(Saved data entries)
[Start of section]

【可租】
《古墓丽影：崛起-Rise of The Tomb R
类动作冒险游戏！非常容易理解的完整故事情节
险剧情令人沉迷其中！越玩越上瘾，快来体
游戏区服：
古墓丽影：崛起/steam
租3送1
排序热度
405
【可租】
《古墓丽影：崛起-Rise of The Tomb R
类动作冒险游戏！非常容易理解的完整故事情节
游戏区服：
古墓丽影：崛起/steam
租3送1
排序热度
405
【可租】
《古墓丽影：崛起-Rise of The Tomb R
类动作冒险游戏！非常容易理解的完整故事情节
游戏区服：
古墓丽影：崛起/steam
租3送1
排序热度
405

[End of section]
[Start of section]

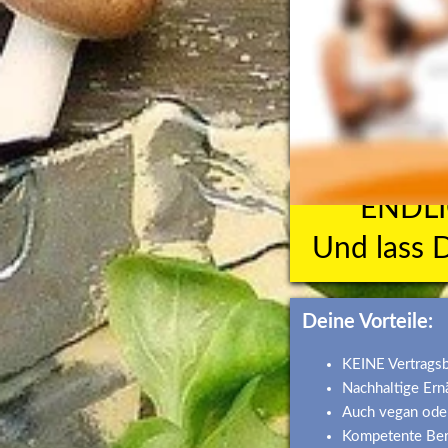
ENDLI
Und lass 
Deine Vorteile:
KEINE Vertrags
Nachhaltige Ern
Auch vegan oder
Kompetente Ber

[End of section]

» Exercise prompt: Within the data above, the lines from the one with "KEINE Vertrags" to the one with "Kompetente Ber" must be repeated exactly; no other line belongs in the answer.

» Response to the task:
KEINE Vertrags
Nachhaltige Ern
Auch vegan oder
Kompetente Ber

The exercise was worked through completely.